**YOUR TASK:**
When you return the material, keep every line exactly as it is and omit the pictures.

**EXTRACTED INFORMATION:**
------------------------------------------------
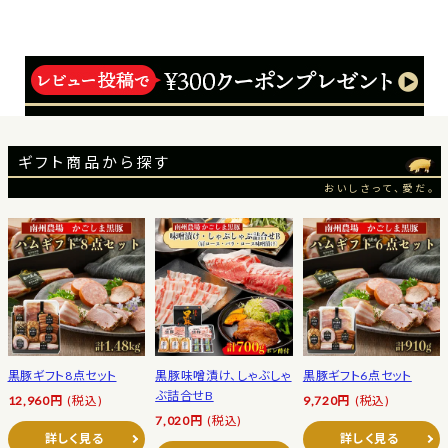
ギフト商品から探す
おいしさって、愛だ。
黒豚ギフト8点セット
黒豚味噌漬け、しゃぶしゃ
黒豚ギフト6点セット
ぶ詰合せB
12,960円
(税込)
9,720円
(税込)
7,020円
(税込)
詳しく見る
詳しく見る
------------------------------------------------
**SOLUTION TO THIS TASK:**
ギフト商品から探す
おいしさって、愛だ。
黒豚ギフト8点セット
黒豚味噌漬け、しゃぶしゃ
黒豚ギフト6点セット
ぶ詰合せB
12,960円
(税込)
9,720円
(税込)
7,020円
(税込)
詳しく見る
詳しく見る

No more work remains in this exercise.